Exercise goal:
All records need to be reproduced exactly. Keep every word as it is.

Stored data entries
BEGIN

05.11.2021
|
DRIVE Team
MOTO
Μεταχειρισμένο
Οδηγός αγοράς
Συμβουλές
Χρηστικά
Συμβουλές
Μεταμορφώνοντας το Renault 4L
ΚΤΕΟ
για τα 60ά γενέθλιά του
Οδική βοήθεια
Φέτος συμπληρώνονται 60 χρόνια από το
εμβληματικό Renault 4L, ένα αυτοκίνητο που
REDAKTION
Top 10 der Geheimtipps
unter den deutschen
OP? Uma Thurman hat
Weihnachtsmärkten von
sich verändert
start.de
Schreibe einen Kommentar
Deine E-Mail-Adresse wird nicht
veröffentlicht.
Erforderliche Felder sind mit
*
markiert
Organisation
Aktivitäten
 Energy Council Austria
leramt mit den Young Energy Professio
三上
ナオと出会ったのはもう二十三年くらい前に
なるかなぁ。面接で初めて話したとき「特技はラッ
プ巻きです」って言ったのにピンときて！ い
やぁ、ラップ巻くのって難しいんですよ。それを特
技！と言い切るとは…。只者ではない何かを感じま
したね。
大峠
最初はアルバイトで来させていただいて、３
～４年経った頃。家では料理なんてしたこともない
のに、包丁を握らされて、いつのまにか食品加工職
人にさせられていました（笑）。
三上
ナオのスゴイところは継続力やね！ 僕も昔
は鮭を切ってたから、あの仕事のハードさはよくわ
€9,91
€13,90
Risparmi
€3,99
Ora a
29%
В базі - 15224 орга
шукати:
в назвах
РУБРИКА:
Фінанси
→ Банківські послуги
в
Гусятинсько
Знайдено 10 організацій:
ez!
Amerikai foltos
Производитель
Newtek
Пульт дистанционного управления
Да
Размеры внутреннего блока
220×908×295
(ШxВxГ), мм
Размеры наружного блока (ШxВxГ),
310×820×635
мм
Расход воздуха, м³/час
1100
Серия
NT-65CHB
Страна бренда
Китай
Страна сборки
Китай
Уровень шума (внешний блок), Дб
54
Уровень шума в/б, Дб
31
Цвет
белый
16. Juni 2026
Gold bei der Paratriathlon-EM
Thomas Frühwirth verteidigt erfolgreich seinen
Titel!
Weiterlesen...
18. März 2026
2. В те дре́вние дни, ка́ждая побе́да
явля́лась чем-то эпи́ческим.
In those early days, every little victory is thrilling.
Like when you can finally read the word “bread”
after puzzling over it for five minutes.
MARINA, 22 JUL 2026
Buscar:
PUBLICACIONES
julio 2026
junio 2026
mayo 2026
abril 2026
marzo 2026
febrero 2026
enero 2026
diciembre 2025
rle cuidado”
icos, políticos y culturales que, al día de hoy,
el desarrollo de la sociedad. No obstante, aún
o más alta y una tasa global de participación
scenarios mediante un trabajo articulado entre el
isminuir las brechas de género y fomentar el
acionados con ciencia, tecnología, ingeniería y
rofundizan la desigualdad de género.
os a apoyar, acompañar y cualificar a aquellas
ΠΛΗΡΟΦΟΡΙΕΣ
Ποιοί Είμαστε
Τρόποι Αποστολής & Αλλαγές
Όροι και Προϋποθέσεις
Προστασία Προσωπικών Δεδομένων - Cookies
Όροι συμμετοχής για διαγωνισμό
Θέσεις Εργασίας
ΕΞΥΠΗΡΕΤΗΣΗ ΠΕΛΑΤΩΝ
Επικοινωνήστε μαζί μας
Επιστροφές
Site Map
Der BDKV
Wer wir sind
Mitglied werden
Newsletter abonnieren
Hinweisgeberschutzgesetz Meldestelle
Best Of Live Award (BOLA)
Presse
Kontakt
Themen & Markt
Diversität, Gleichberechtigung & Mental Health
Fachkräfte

END

Solved exercise:
05.11.2021
|
DRIVE Team
MOTO
Μεταχειρισμένο
Οδηγός αγοράς
Συμβουλές
Χρηστικά
Συμβουλές
Μεταμορφώνοντας το Renault 4L
ΚΤΕΟ
για τα 60ά γενέθλιά του
Οδική βοήθεια
Φέτος συμπληρώνονται 60 χρόνια από το
εμβληματικό Renault 4L, ένα αυτοκίνητο που
REDAKTION
Top 10 der Geheimtipps
unter den deutschen
OP? Uma Thurman hat
Weihnachtsmärkten von
sich verändert
start.de
Schreibe einen Kommentar
Deine E-Mail-Adresse wird nicht
veröffentlicht.
Erforderliche Felder sind mit
*
markiert
Organisation
Aktivitäten
 Energy Council Austria
leramt mit den Young Energy Professio
三上
ナオと出会ったのはもう二十三年くらい前に
なるかなぁ。面接で初めて話したとき「特技はラッ
プ巻きです」って言ったのにピンときて！ い
やぁ、ラップ巻くのって難しいんですよ。それを特
技！と言い切るとは…。只者ではない何かを感じま
したね。
大峠
最初はアルバイトで来させていただいて、３
～４年経った頃。家では料理なんてしたこともない
のに、包丁を握らされて、いつのまにか食品加工職
人にさせられていました（笑）。
三上
ナオのスゴイところは継続力やね！ 僕も昔
は鮭を切ってたから、あの仕事のハードさはよくわ
€9,91
€13,90
Risparmi
€3,99
Ora a
29%
В базі - 15224 орга
шукати:
в назвах
РУБРИКА:
Фінанси
→ Банківські послуги
в
Гусятинсько
Знайдено 10 організацій:
ez!
Amerikai foltos
Производитель
Newtek
Пульт дистанционного управления
Да
Размеры внутреннего блока
220×908×295
(ШxВxГ), мм
Размеры наружного блока (ШxВxГ),
310×820×635
мм
Расход воздуха, м³/час
1100
Серия
NT-65CHB
Страна бренда
Китай
Страна сборки
Китай
Уровень шума (внешний блок), Дб
54
Уровень шума в/б, Дб
31
Цвет
белый
16. Juni 2026
Gold bei der Paratriathlon-EM
Thomas Frühwirth verteidigt erfolgreich seinen
Titel!
Weiterlesen...
18. März 2026
2. В те дре́вние дни, ка́ждая побе́да
явля́лась чем-то эпи́ческим.
In those early days, every little victory is thrilling.
Like when you can finally read the word “bread”
after puzzling over it for five minutes.
MARINA, 22 JUL 2026
Buscar:
PUBLICACIONES
julio 2026
junio 2026
mayo 2026
abril 2026
marzo 2026
febrero 2026
enero 2026
diciembre 2025
rle cuidado”
icos, políticos y culturales que, al día de hoy,
el desarrollo de la sociedad. No obstante, aún
o más alta y una tasa global de participación
scenarios mediante un trabajo articulado entre el
isminuir las brechas de género y fomentar el
acionados con ciencia, tecnología, ingeniería y
rofundizan la desigualdad de género.
os a apoyar, acompañar y cualificar a aquellas
ΠΛΗΡΟΦΟΡΙΕΣ
Ποιοί Είμαστε
Τρόποι Αποστολής & Αλλαγές
Όροι και Προϋποθέσεις
Προστασία Προσωπικών Δεδομένων - Cookies
Όροι συμμετοχής για διαγωνισμό
Θέσεις Εργασίας
ΕΞΥΠΗΡΕΤΗΣΗ ΠΕΛΑΤΩΝ
Επικοινωνήστε μαζί μας
Επιστροφές
Site Map
Der BDKV
Wer wir sind
Mitglied werden
Newsletter abonnieren
Hinweisgeberschutzgesetz Meldestelle
Best Of Live Award (BOLA)
Presse
Kontakt
Themen & Markt
Diversität, Gleichberechtigung & Mental Health
Fachkräfte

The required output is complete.